Source records:
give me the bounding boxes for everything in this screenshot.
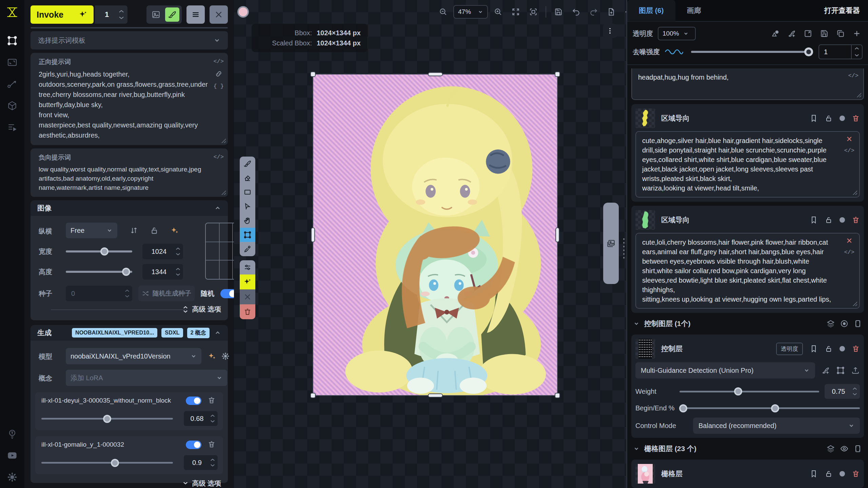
bookmark-icon[interactable]: [810, 345, 818, 353]
regional-guidance-layer[interactable]: 区域导向 cute,loli,cherry blossoms,hair flow…: [631, 206, 864, 313]
layers-icon[interactable]: [827, 445, 835, 453]
embedding-code-icon[interactable]: </>: [844, 249, 854, 256]
brush-color-swatch[interactable]: [237, 6, 249, 18]
redo-button[interactable]: [586, 5, 601, 19]
save-layer-button[interactable]: [818, 28, 830, 39]
regional-prompt-text[interactable]: headpat,hug,hug from behind,: [638, 73, 843, 82]
begin-end-slider[interactable]: [679, 407, 860, 409]
eyedropper-tool[interactable]: [240, 242, 255, 256]
bbox-handle-sw[interactable]: [310, 393, 316, 398]
swap-dims-button[interactable]: [130, 226, 138, 235]
brush-tool[interactable]: [240, 157, 255, 171]
resize-handle[interactable]: [852, 189, 857, 195]
bbox-handle-s[interactable]: [428, 393, 443, 398]
bookmark-icon[interactable]: [810, 216, 818, 224]
fit-to-view-button[interactable]: [508, 5, 523, 19]
denoise-input[interactable]: 1: [818, 44, 863, 59]
visibility-dot[interactable]: [840, 116, 845, 121]
new-canvas-button[interactable]: [604, 5, 619, 19]
bbox-handle-n[interactable]: [428, 72, 443, 76]
process-filter-button[interactable]: [821, 366, 830, 375]
pan-tool[interactable]: [240, 214, 255, 228]
video-tutorials-button[interactable]: [5, 448, 20, 463]
randomize-seed-button[interactable]: 随机生成种子: [138, 286, 195, 301]
link-icon[interactable]: [215, 70, 222, 78]
nav-workflows-button[interactable]: [5, 77, 20, 92]
transform-layer-button[interactable]: [802, 28, 814, 39]
tool-settings-button[interactable]: [240, 260, 255, 274]
control-layers-header[interactable]: 控制图层 (1个): [631, 317, 864, 330]
bbox-handle-w[interactable]: [311, 227, 315, 242]
bookmark-icon[interactable]: [810, 470, 818, 478]
frame-icon[interactable]: [854, 445, 862, 453]
upload-icon[interactable]: [851, 366, 860, 375]
trash-icon[interactable]: [852, 216, 860, 224]
generation-bbox[interactable]: [313, 74, 558, 396]
resize-handle[interactable]: [220, 189, 226, 195]
visibility-dot[interactable]: [840, 217, 845, 223]
regional-prompt-text[interactable]: cute,loli,cherry blossoms,hair flower,pi…: [642, 238, 839, 304]
width-slider[interactable]: [66, 250, 132, 252]
lock-icon[interactable]: [825, 114, 833, 122]
filter-layer-button[interactable]: [786, 28, 797, 39]
visibility-icon[interactable]: [840, 445, 848, 453]
lora-weight-input[interactable]: 0.9: [184, 455, 218, 470]
cancel-button[interactable]: [240, 289, 255, 304]
tab-gallery[interactable]: 画廊: [675, 0, 713, 21]
bbox-handle-ne[interactable]: [555, 72, 560, 77]
control-mode-select[interactable]: Balanced (recommended): [693, 418, 860, 434]
trash-icon[interactable]: [852, 470, 860, 478]
height-input[interactable]: 1344: [142, 264, 183, 280]
remove-prompt-icon[interactable]: ✕: [846, 136, 852, 143]
canvas-edit-button[interactable]: [165, 7, 179, 22]
save-canvas-button[interactable]: [551, 5, 566, 19]
invoke-region-button[interactable]: [240, 274, 255, 289]
fit-bbox-button[interactable]: [526, 5, 541, 19]
rect-tool[interactable]: [240, 185, 255, 199]
undo-button[interactable]: [569, 5, 584, 19]
layers-icon[interactable]: [827, 320, 835, 328]
seed-input[interactable]: 0: [66, 286, 132, 301]
zoom-out-button[interactable]: [436, 5, 451, 19]
gallery-panel-handle[interactable]: [603, 203, 619, 284]
panel-resize-handle[interactable]: [623, 237, 625, 260]
opacity-select[interactable]: 100%: [658, 27, 696, 40]
regional-prompt-box[interactable]: headpat,hug,hug from behind, </>: [631, 68, 864, 100]
visibility-dot[interactable]: [840, 346, 845, 351]
lora-enabled-toggle[interactable]: [186, 396, 201, 405]
scrollbar[interactable]: [31, 27, 228, 28]
layer-opacity-button[interactable]: 透明度: [776, 343, 803, 355]
embedding-code-icon[interactable]: </>: [213, 58, 224, 65]
resize-handle[interactable]: [852, 301, 857, 306]
bbox-handle-nw[interactable]: [310, 72, 316, 77]
add-lora-select[interactable]: 添加 LoRA: [66, 370, 227, 386]
raster-layer[interactable]: 栅格层: [631, 460, 864, 488]
add-layer-button[interactable]: [851, 28, 863, 39]
lora-weight-slider[interactable]: [41, 418, 173, 420]
lock-aspect-icon[interactable]: [150, 226, 159, 235]
braces-icon[interactable]: { }: [213, 83, 224, 89]
increment-icon[interactable]: [119, 10, 124, 13]
trash-icon[interactable]: [852, 345, 860, 353]
denoise-slider[interactable]: [691, 51, 812, 53]
lock-icon[interactable]: [825, 216, 833, 224]
close-panel-button[interactable]: [210, 5, 228, 24]
bbox-handle-se[interactable]: [555, 393, 560, 398]
regional-prompt-box[interactable]: cute,loli,cherry blossoms,hair flower,pi…: [635, 233, 860, 309]
aspect-select[interactable]: Free: [66, 223, 117, 238]
merge-visible-button[interactable]: [770, 28, 781, 39]
nav-queue-button[interactable]: [5, 120, 20, 135]
lock-icon[interactable]: [825, 470, 833, 478]
height-slider[interactable]: [66, 271, 132, 273]
weight-input[interactable]: 0.75: [825, 384, 860, 399]
tab-layers[interactable]: 图层 (6): [627, 0, 675, 21]
canvas-menu-button[interactable]: [603, 24, 617, 38]
prompt-template-select[interactable]: 选择提示词模板: [31, 31, 228, 49]
image-viewer-button[interactable]: [149, 7, 163, 22]
regional-prompt-text[interactable]: cute,ahoge,silver hair,blue hair,gradien…: [642, 136, 839, 193]
trash-icon[interactable]: [852, 114, 860, 122]
control-model-select[interactable]: Multi-Guidance Detection (Union Pro): [635, 362, 815, 379]
settings-button[interactable]: [5, 470, 20, 485]
embedding-code-icon[interactable]: </>: [848, 73, 859, 79]
eraser-tool[interactable]: [240, 171, 255, 185]
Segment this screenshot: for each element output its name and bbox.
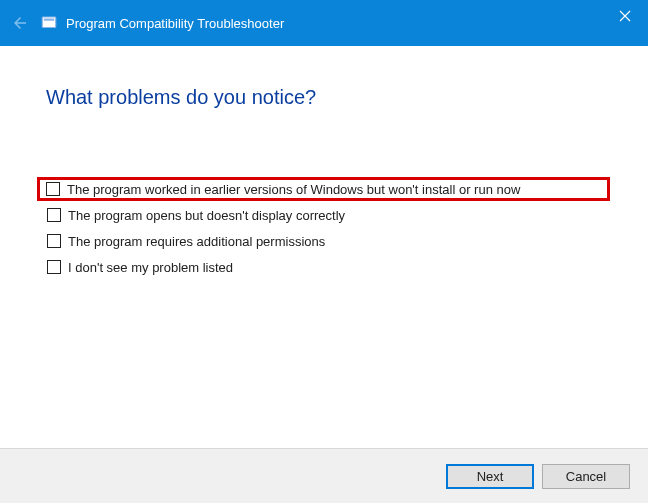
problem-option[interactable]: The program worked in earlier versions o… [37, 177, 610, 201]
option-label: I don't see my problem listed [68, 260, 233, 275]
checkbox[interactable] [47, 234, 61, 248]
option-label: The program opens but doesn't display co… [68, 208, 345, 223]
close-icon [619, 10, 631, 22]
checkbox[interactable] [47, 208, 61, 222]
problem-option[interactable]: I don't see my problem listed [46, 255, 610, 279]
troubleshooter-icon [40, 14, 58, 32]
back-arrow-button[interactable] [0, 0, 40, 46]
window-title: Program Compatibility Troubleshooter [66, 16, 284, 31]
content-area: What problems do you notice? The program… [0, 46, 648, 448]
svg-rect-1 [44, 19, 55, 21]
back-arrow-icon [11, 14, 29, 32]
problem-option[interactable]: The program requires additional permissi… [46, 229, 610, 253]
problem-options: The program worked in earlier versions o… [46, 177, 610, 279]
checkbox[interactable] [47, 260, 61, 274]
titlebar: Program Compatibility Troubleshooter [0, 0, 648, 46]
page-heading: What problems do you notice? [46, 86, 610, 109]
option-label: The program worked in earlier versions o… [67, 182, 520, 197]
checkbox[interactable] [46, 182, 60, 196]
option-label: The program requires additional permissi… [68, 234, 325, 249]
problem-option[interactable]: The program opens but doesn't display co… [46, 203, 610, 227]
close-button[interactable] [602, 0, 648, 32]
next-button[interactable]: Next [446, 464, 534, 489]
cancel-button[interactable]: Cancel [542, 464, 630, 489]
footer: Next Cancel [0, 448, 648, 503]
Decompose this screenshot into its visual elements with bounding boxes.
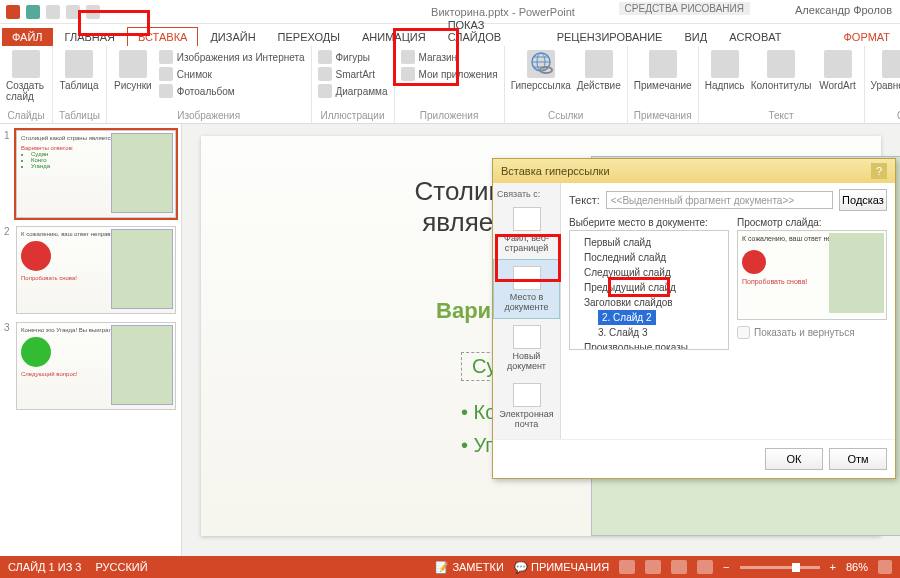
tree-slide-titles[interactable]: Заголовки слайдов bbox=[574, 295, 724, 310]
chart-icon bbox=[318, 84, 332, 98]
shapes-button[interactable]: Фигуры bbox=[318, 50, 388, 64]
new-slide-icon bbox=[12, 50, 40, 78]
reading-view-icon[interactable] bbox=[671, 560, 687, 574]
sad-face-icon bbox=[21, 241, 51, 271]
slide-counter[interactable]: СЛАЙД 1 ИЗ 3 bbox=[8, 561, 81, 573]
display-text-input[interactable] bbox=[606, 191, 833, 209]
insert-hyperlink-dialog: Вставка гиперссылки ? Связать с: Файл, в… bbox=[492, 158, 896, 479]
header-footer-icon bbox=[767, 50, 795, 78]
zoom-level[interactable]: 86% bbox=[846, 561, 868, 573]
table-icon bbox=[65, 50, 93, 78]
header-footer-button[interactable]: Колонтитулы bbox=[751, 50, 812, 91]
link-to-new-document[interactable]: Новый документ bbox=[493, 319, 560, 377]
status-bar: СЛАЙД 1 ИЗ 3 РУССКИЙ 📝 ЗАМЕТКИ 💬 ПРИМЕЧА… bbox=[0, 556, 900, 578]
normal-view-icon[interactable] bbox=[619, 560, 635, 574]
store-icon bbox=[401, 50, 415, 64]
thumbnail-1[interactable]: Столицей какой страны является город Кам… bbox=[16, 130, 176, 218]
online-pictures-icon bbox=[159, 50, 173, 64]
store-button[interactable]: Магазин bbox=[401, 50, 498, 64]
photo-album-button[interactable]: Фотоальбом bbox=[159, 84, 305, 98]
comment-button[interactable]: Примечание bbox=[634, 50, 692, 91]
dialog-title: Вставка гиперссылки bbox=[501, 165, 610, 177]
notes-toggle[interactable]: 📝 ЗАМЕТКИ bbox=[435, 561, 504, 574]
tab-design[interactable]: ДИЗАЙН bbox=[200, 28, 265, 46]
ok-button[interactable]: ОК bbox=[765, 448, 823, 470]
table-button[interactable]: Таблица bbox=[59, 50, 99, 91]
tree-slide-3[interactable]: 3. Слайд 3 bbox=[574, 325, 724, 340]
email-icon bbox=[513, 383, 541, 407]
link-to-email[interactable]: Электронная почта bbox=[493, 377, 560, 435]
start-slideshow-icon[interactable] bbox=[86, 5, 100, 19]
chart-button[interactable]: Диаграмма bbox=[318, 84, 388, 98]
file-web-icon bbox=[513, 207, 541, 231]
online-pictures-button[interactable]: Изображения из Интернета bbox=[159, 50, 305, 64]
equation-button[interactable]: Уравнение bbox=[871, 50, 901, 91]
link-to-place-in-document[interactable]: Место в документе bbox=[493, 259, 560, 319]
sad-face-icon bbox=[742, 250, 766, 274]
smartart-button[interactable]: SmartArt bbox=[318, 67, 388, 81]
screenshot-button[interactable]: Снимок bbox=[159, 67, 305, 81]
new-slide-button[interactable]: Создать слайд bbox=[6, 50, 46, 102]
fit-to-window-icon[interactable] bbox=[878, 560, 892, 574]
tab-review[interactable]: РЕЦЕНЗИРОВАНИЕ bbox=[547, 28, 673, 46]
save-icon[interactable] bbox=[26, 5, 40, 19]
tab-slideshow[interactable]: ПОКАЗ СЛАЙДОВ bbox=[438, 16, 545, 46]
redo-icon[interactable] bbox=[66, 5, 80, 19]
thumbnail-2[interactable]: К сожалению, ваш ответ неправильный Попр… bbox=[16, 226, 176, 314]
map-thumbnail-icon bbox=[111, 325, 173, 405]
tab-animations[interactable]: АНИМАЦИЯ bbox=[352, 28, 436, 46]
tree-prev-slide[interactable]: Предыдущий слайд bbox=[574, 280, 724, 295]
shapes-icon bbox=[318, 50, 332, 64]
map-thumbnail-icon bbox=[111, 133, 173, 213]
slide-thumbnails-panel: 1 Столицей какой страны является город К… bbox=[0, 124, 182, 556]
textbox-icon bbox=[711, 50, 739, 78]
thumbnail-3[interactable]: Конечно это Уганда! Вы выиграли! Следующ… bbox=[16, 322, 176, 410]
screenshot-icon bbox=[159, 67, 173, 81]
quick-access-toolbar bbox=[0, 5, 106, 19]
signed-in-user[interactable]: Александр Фролов bbox=[795, 4, 892, 16]
tree-last-slide[interactable]: Последний слайд bbox=[574, 250, 724, 265]
dialog-help-icon[interactable]: ? bbox=[871, 163, 887, 179]
undo-icon[interactable] bbox=[46, 5, 60, 19]
contextual-tab-group: СРЕДСТВА РИСОВАНИЯ bbox=[619, 2, 750, 15]
tab-file[interactable]: ФАЙЛ bbox=[2, 28, 53, 46]
apps-icon bbox=[401, 67, 415, 81]
happy-face-icon bbox=[21, 337, 51, 367]
tree-next-slide[interactable]: Следующий слайд bbox=[574, 265, 724, 280]
ribbon-tabs: ФАЙЛ ГЛАВНАЯ ВСТАВКА ДИЗАЙН ПЕРЕХОДЫ АНИ… bbox=[0, 24, 900, 46]
hyperlink-button[interactable]: Гиперссылка bbox=[511, 50, 571, 91]
tree-slide-2-selected[interactable]: 2. Слайд 2 bbox=[598, 310, 656, 325]
my-apps-button[interactable]: Мои приложения bbox=[401, 67, 498, 81]
tab-acrobat[interactable]: ACROBAT bbox=[719, 28, 791, 46]
zoom-out-button[interactable]: − bbox=[723, 561, 729, 573]
equation-icon bbox=[882, 50, 900, 78]
tab-home[interactable]: ГЛАВНАЯ bbox=[55, 28, 125, 46]
sorter-view-icon[interactable] bbox=[645, 560, 661, 574]
tree-first-slide[interactable]: Первый слайд bbox=[574, 235, 724, 250]
action-icon bbox=[585, 50, 613, 78]
tree-custom-shows[interactable]: Произвольные показы bbox=[574, 340, 724, 350]
link-to-web[interactable]: Файл, веб-страницей bbox=[493, 201, 560, 259]
tab-format[interactable]: ФОРМАТ bbox=[834, 28, 901, 46]
document-places-tree[interactable]: Первый слайд Последний слайд Следующий с… bbox=[569, 230, 729, 350]
textbox-button[interactable]: Надпись bbox=[705, 50, 745, 91]
slideshow-view-icon[interactable] bbox=[697, 560, 713, 574]
map-preview-icon bbox=[829, 233, 884, 313]
comments-toggle[interactable]: 💬 ПРИМЕЧАНИЯ bbox=[514, 561, 609, 574]
cancel-button[interactable]: Отм bbox=[829, 448, 887, 470]
zoom-in-button[interactable]: + bbox=[830, 561, 836, 573]
comment-icon bbox=[649, 50, 677, 78]
link-to-panel: Связать с: Файл, веб-страницей Место в д… bbox=[493, 183, 561, 439]
zoom-slider[interactable] bbox=[740, 566, 820, 569]
tab-transitions[interactable]: ПЕРЕХОДЫ bbox=[268, 28, 350, 46]
tab-insert[interactable]: ВСТАВКА bbox=[127, 27, 198, 46]
wordart-button[interactable]: WordArt bbox=[818, 50, 858, 91]
tab-view[interactable]: ВИД bbox=[674, 28, 717, 46]
pictures-button[interactable]: Рисунки bbox=[113, 50, 153, 91]
wordart-icon bbox=[824, 50, 852, 78]
action-button[interactable]: Действие bbox=[577, 50, 621, 91]
dialog-titlebar[interactable]: Вставка гиперссылки ? bbox=[493, 159, 895, 183]
screentip-button[interactable]: Подсказ bbox=[839, 189, 887, 211]
language-indicator[interactable]: РУССКИЙ bbox=[95, 561, 147, 573]
show-and-return-checkbox[interactable]: Показать и вернуться bbox=[737, 326, 887, 339]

**Problem statement:**
Your task is to say how many lines in the entries above contain the word "denoise". Please write only the number.

**Finished exercise:**
2